Ain't Gonna Play in the Suburbs
Kerry Howley | December 4, 2007, 1:03pm
In the Wall Street Journal, Guy Sorman blames French riots on apartheid-like conditions in the suburbs:
The French would be shocked to be compared with South Africa of the past, but our suburbs bear more social resemblance to Soweto than Paris. We live in a discriminatory society where an invisible line separates the insiders from the outsiders. The insiders happen to be French, with a French family history extending back many generations. They are well educated, and reasonably well-off.

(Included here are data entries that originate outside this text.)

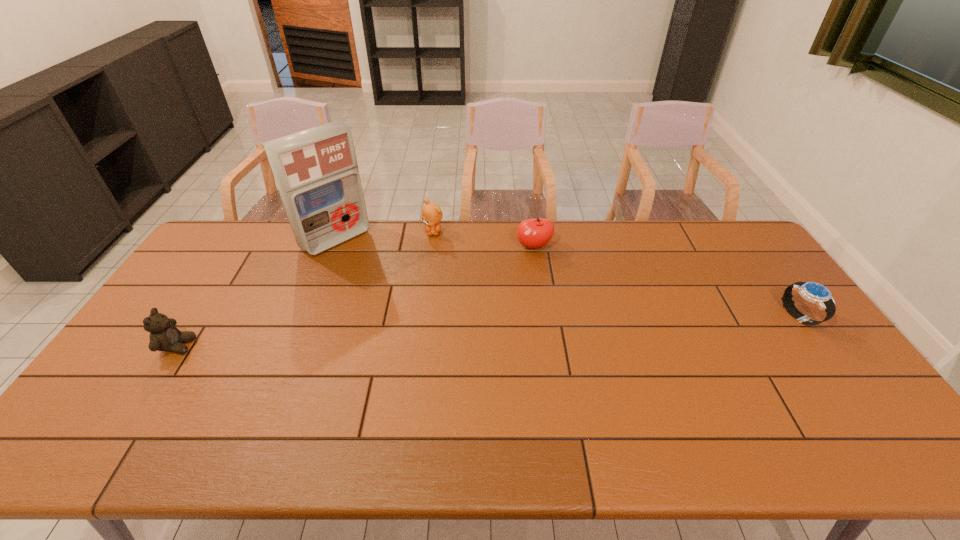 At what (x,y) coordinates should I click in order to perform the action: click on empty space that is in between the farther teddy bear and the first-aid kit. Please return your answer as a coordinate pair (x, y). This screenshot has height=540, width=960. Looking at the image, I should click on (385, 235).

Select which object appears as the fourth closest to the leftmost object. Please provide its 2D coordinates. Your answer should be formatted as a tuple, i.e. [(x, y)], where the tuple contains the x and y coordinates of a point satisfying the conditions above.

[(813, 292)]

Select which object appears as the fourth closest to the watch. Please provide its 2D coordinates. Your answer should be formatted as a tuple, i.e. [(x, y)], where the tuple contains the x and y coordinates of a point satisfying the conditions above.

[(164, 336)]

Find the location of a particular element. vacant space that satisfies the following two spatial constraints: 1. on the back side of the third object from right to left; 2. on the left side of the tallest object is located at coordinates (339, 232). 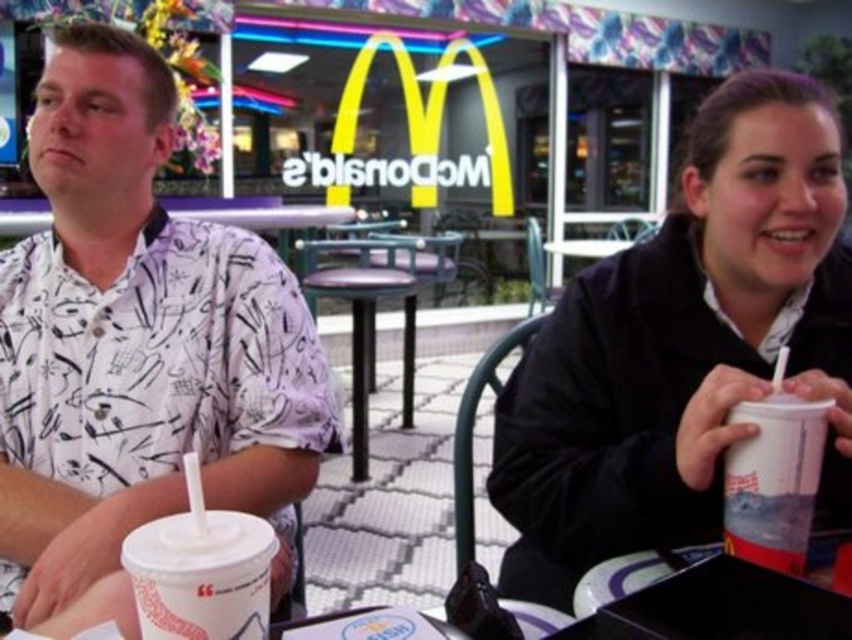 Can you confirm if white printed shirt at left is positioned to the right of translucent plastic cup at center?

In fact, white printed shirt at left is to the left of translucent plastic cup at center.

Which is in front, point (53, 177) or point (755, 164)?

Point (755, 164) is in front.

At what (x,y) coordinates should I click in order to perform the action: click on white printed shirt at left. Please return your answer as a coordinate pair (x, y). The image size is (852, 640). Looking at the image, I should click on (137, 342).

Who is more distant from viewer, [137,612] or [734,422]?

The point [734,422] is more distant.

Between white paper cup at lower left and white paper cup at right, which one appears on the left side from the viewer's perspective?

white paper cup at lower left

I want to click on white paper cup at lower left, so click(x=200, y=576).

Does translucent plastic cup at center appear under white paper cup at right?

Actually, translucent plastic cup at center is above white paper cup at right.

Is translucent plastic cup at center to the right of white paper cup at right from the viewer's perspective?

Correct, you'll find translucent plastic cup at center to the right of white paper cup at right.

Is point (547, 564) positioned after point (770, 406)?

Yes, it is behind point (770, 406).

The width and height of the screenshot is (852, 640). I want to click on translucent plastic cup at center, so click(683, 346). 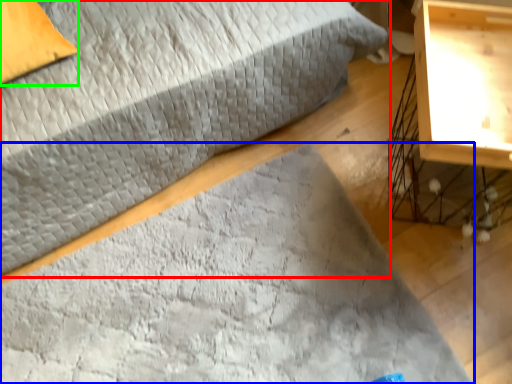 Question: Which object is positioned farthest from bed (highlighted by a red box)? Select from mat (highlighted by a blue box) and pillow (highlighted by a green box).

Choices:
 (A) mat
 (B) pillow

Answer: (A) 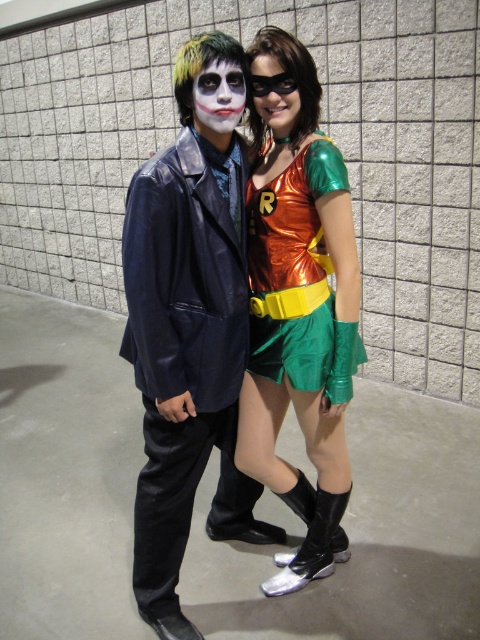 You are a photographer at a convention and need to position a spotlight exactly at the center of the matte white face at center. According to the coordinates provided, where should you aim the spotlight?

The spotlight should be aimed at point 0.153 on the x axis and 0.454 on the y axis, corresponding to the coordinates of the matte white face at center.

You are a photographer setting up for a group photo. You need to position the shiny black suit at center and the metallic green shorts at center so that both fit within the camera frame. Given that the camera frame can only accommodate objects up to the width of the wider of the two, which object determines the minimum required frame width?

The shiny black suit at center has a larger width than the metallic green shorts at center, so the minimum required frame width must be at least the width of the shiny black suit at center to accommodate both objects. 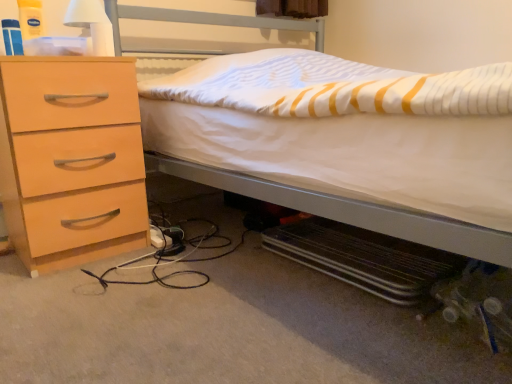 Question: Should I look upward or downward to see white matte bed at center?

Choices:
 (A) down
 (B) up

Answer: (B)

Question: Considering the relative sizes of white matte bed at center and light wood/finish chest of drawers at left in the image provided, is white matte bed at center smaller than light wood/finish chest of drawers at left?

Choices:
 (A) no
 (B) yes

Answer: (A)

Question: From the image's perspective, is white matte bed at center below light wood/finish chest of drawers at left?

Choices:
 (A) no
 (B) yes

Answer: (A)

Question: Is white matte bed at center surrounding light wood/finish chest of drawers at left?

Choices:
 (A) no
 (B) yes

Answer: (A)

Question: From the image's perspective, is white matte bed at center located above light wood/finish chest of drawers at left?

Choices:
 (A) no
 (B) yes

Answer: (B)

Question: From a real-world perspective, is white matte bed at center beneath light wood/finish chest of drawers at left?

Choices:
 (A) yes
 (B) no

Answer: (B)

Question: Can you confirm if white matte bed at center is positioned to the left of light wood/finish chest of drawers at left?

Choices:
 (A) no
 (B) yes

Answer: (A)

Question: Is there a large distance between white matte lampshade at upper left and light wood/finish chest of drawers at left?

Choices:
 (A) yes
 (B) no

Answer: (B)

Question: Is the depth of white matte lampshade at upper left greater than that of light wood/finish chest of drawers at left?

Choices:
 (A) yes
 (B) no

Answer: (A)

Question: Is white matte lampshade at upper left completely or partially outside of light wood/finish chest of drawers at left?

Choices:
 (A) yes
 (B) no

Answer: (A)

Question: From a real-world perspective, is white matte lampshade at upper left located higher than light wood/finish chest of drawers at left?

Choices:
 (A) no
 (B) yes

Answer: (B)

Question: Is white matte lampshade at upper left thinner than light wood/finish chest of drawers at left?

Choices:
 (A) yes
 (B) no

Answer: (A)

Question: Considering the relative positions of white matte lampshade at upper left and light wood/finish chest of drawers at left in the image provided, is white matte lampshade at upper left to the left of light wood/finish chest of drawers at left from the viewer's perspective?

Choices:
 (A) no
 (B) yes

Answer: (A)

Question: Can you confirm if white matte bed at center is shorter than white matte lampshade at upper left?

Choices:
 (A) yes
 (B) no

Answer: (B) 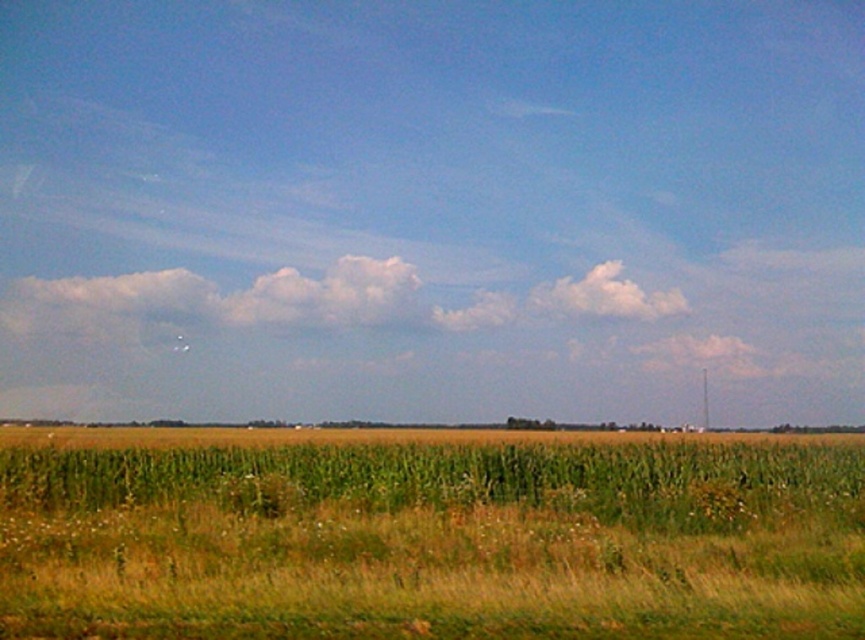 Does white fluffy cloud at center come behind white fluffy cloud at upper center?

No.

Is point (370, 262) closer to camera compared to point (596, 280)?

Yes.

Does point (293, 268) come in front of point (593, 289)?

Yes, point (293, 268) is in front of point (593, 289).

Where is `white fluffy cloud at center`? The height and width of the screenshot is (640, 865). white fluffy cloud at center is located at coordinates (327, 294).

Is green grassy wheat field at center closer to the viewer compared to white fluffy cloud at center?

Yes, green grassy wheat field at center is in front of white fluffy cloud at center.

Looking at this image, which is more to the left, green grassy wheat field at center or white fluffy cloud at center?

white fluffy cloud at center

Identify the location of green grassy wheat field at center. (428, 536).

Locate an element on the screen. green grassy wheat field at center is located at coordinates (428, 536).

Can you confirm if green grassy wheat field at center is smaller than white fluffy cloud at upper center?

No, green grassy wheat field at center is not smaller than white fluffy cloud at upper center.

Looking at this image, who is shorter, green grassy wheat field at center or white fluffy cloud at upper center?

white fluffy cloud at upper center is shorter.

Identify the location of green grassy wheat field at center. Image resolution: width=865 pixels, height=640 pixels. (428, 536). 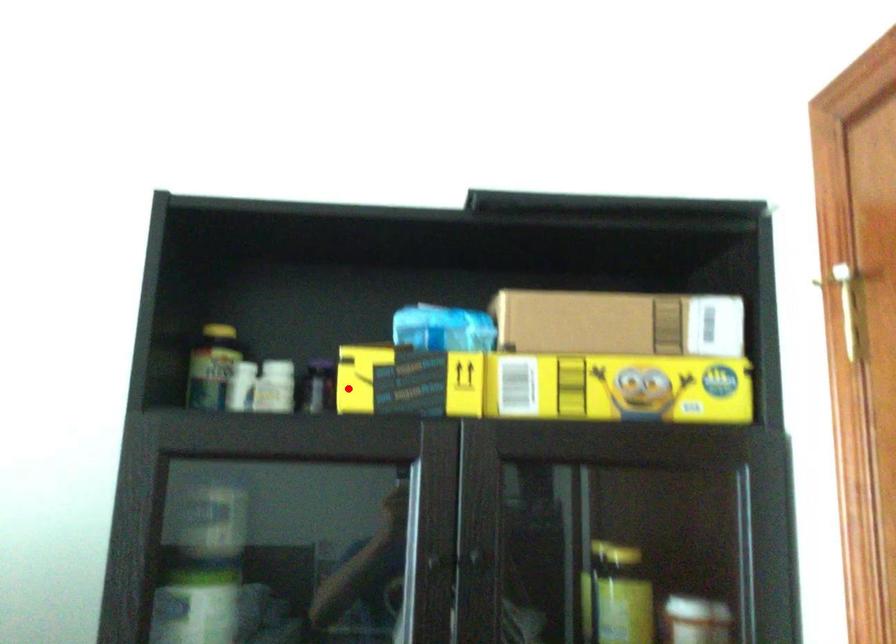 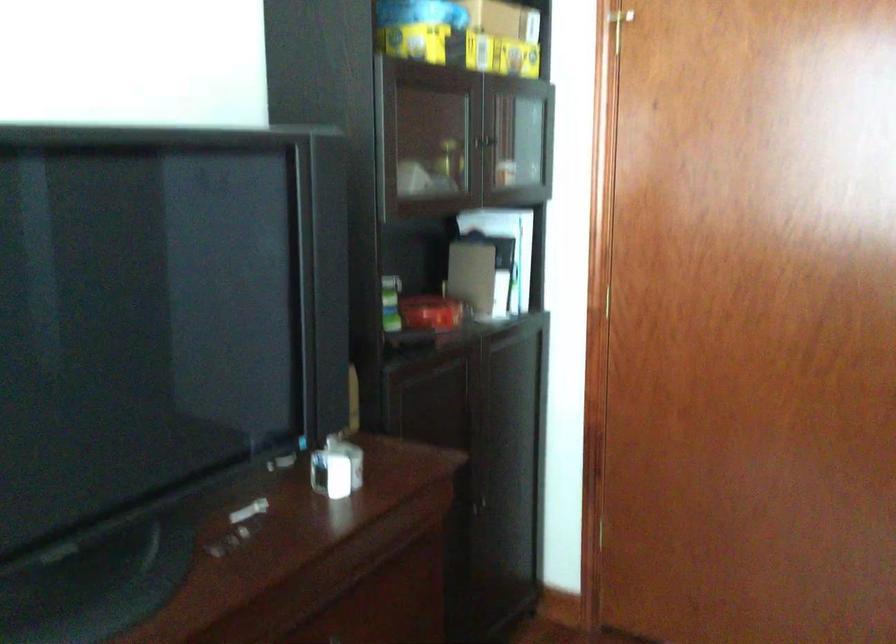 Where in the second image is the point corresponding to the highlighted location from the first image?

(415, 41) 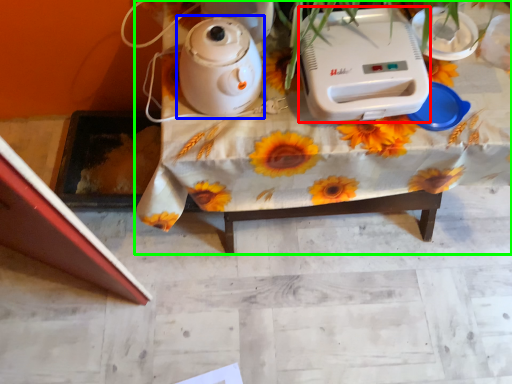 Question: Which object is the farthest from appliance (highlighted by a red box)? Choose among these: kettle (highlighted by a blue box) or table (highlighted by a green box).

Choices:
 (A) kettle
 (B) table

Answer: (A) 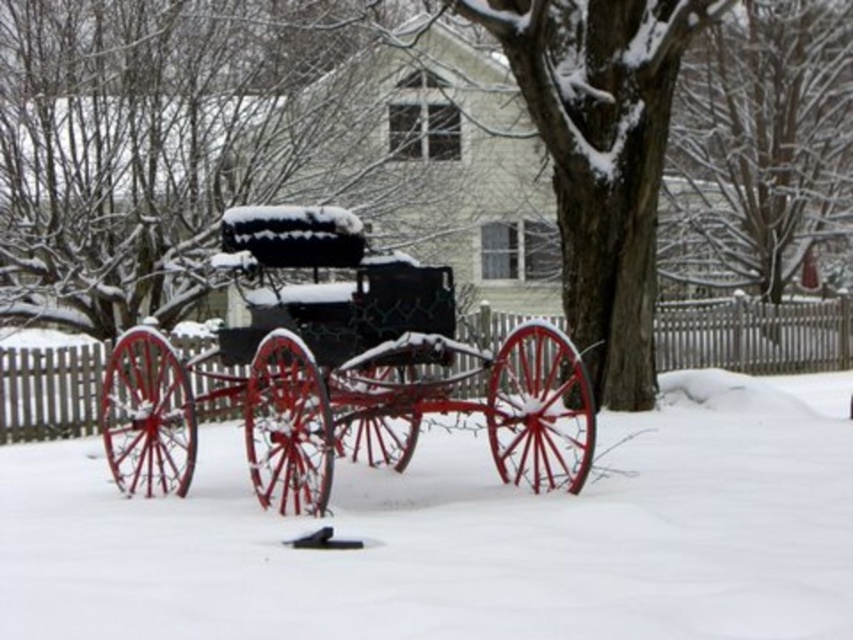 Which of these two, white powdery snow at center or metallic black carriage at center, stands shorter?

white powdery snow at center

Between white powdery snow at center and metallic black carriage at center, which one has more height?

With more height is metallic black carriage at center.

Find the location of a particular element. white powdery snow at center is located at coordinates (463, 534). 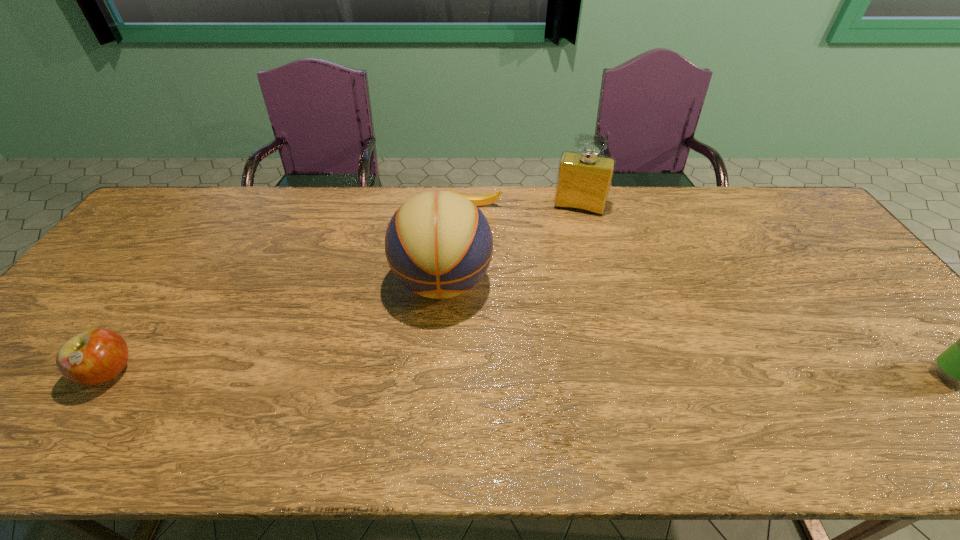 In order to click on vacant area at the far edge of the desktop in this screenshot , I will do `click(662, 213)`.

Image resolution: width=960 pixels, height=540 pixels. What are the coordinates of `free space at the near edge` in the screenshot? It's located at (165, 386).

Where is `free region at the left edge`? Image resolution: width=960 pixels, height=540 pixels. free region at the left edge is located at coordinates (130, 266).

I want to click on vacant region at the right edge of the desktop, so tap(898, 332).

Where is `vacant area that lies between the fourth object from left to right and the apple`? vacant area that lies between the fourth object from left to right and the apple is located at coordinates (344, 290).

At what (x,y) coordinates should I click in order to perform the action: click on empty location between the third nearest object and the fourth object from left to right. Please return your answer as a coordinate pair (x, y). Looking at the image, I should click on (x=511, y=245).

Find the location of `free point between the second object from right to left and the shortest object`. free point between the second object from right to left and the shortest object is located at coordinates (526, 206).

Where is `vacant space that is in between the apple and the perfume`? The height and width of the screenshot is (540, 960). vacant space that is in between the apple and the perfume is located at coordinates (344, 290).

Identify the location of object that is the second closest to the shortest object. The height and width of the screenshot is (540, 960). click(x=438, y=244).

Identify the location of object that ranks as the second closest to the rightmost object. The width and height of the screenshot is (960, 540). (438, 244). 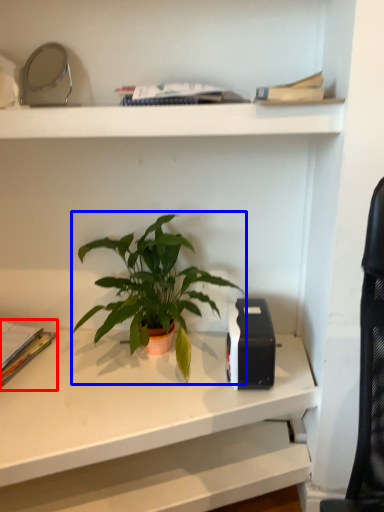 Question: Which of the following is the farthest to the observer, paperback book (highlighted by a red box) or houseplant (highlighted by a blue box)?

Choices:
 (A) paperback book
 (B) houseplant

Answer: (A)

The outsiders happen to be from Africa -- first, second or third generation, poorly educated, jobless and from a non-mainstream culture or religion. According to the French republican ideology, they all are French with the same rights. But the reality differs. Our economic policy has created a strong public sector and job market protected by high walls of restrictive regulation. If you're educated enough, you pass a civil servant exam and get a plum job for life. If you have the right connections and talent, the private sector treats you as a quasi civil servant. Firing an employee is nearly impossible. The outsiders without the right connections and education remain outside: All the regulations play against them.
It's a solid piece, though I'm not convinced sclerotic labor markets, absent mobility restrictions, fully merit the apartheid comparison. And Sormon fails to mention the French (and American, and Swiss, and Australian) policies most analogous to the indignities of Soweto and Langa. As Harvard's Lant Pritchett points out in an upcoming issue of Reason, restrictive border policies--which, as with apartheid, discriminate based on conditions of birth--uphold larger inequalities than South African segregation ever did. Further regulation of the labor market helps uphold that system by making liberal immigration policies untenable.
Elsewhere in reason: Tim Cavanaugh on how Anthony Burgess predicted all of this.
GILMORE | December 4, 2007, 3:40pm | #
Re: "growing discussion"
Yes, the french do LOVE to talk...
I can totally see 2 french law students sipping wine in a cafe, having a healthy and amicable debate about the nature of post colonial cultural assimilation trends, and the way Lacan and Derrida had presaged the whole discussion in their explication of the arbitrary role of signifiers...and meanwhile, someone is setting their shittle little Renault on fire
I have a small crew of french expat friends here in NYC, and few things will tick them off more than trying to get them to admit that they may actually have a problem in their home country. Seriously. They'll lecture me endlessly about how "Race is an American problem - we've never had the history you've had - "french" can mean someone of any race... we are an enlightened country...this current fuss is just a bunch of kids who are poorly raised...it is a mistake to pay so much attention to it..."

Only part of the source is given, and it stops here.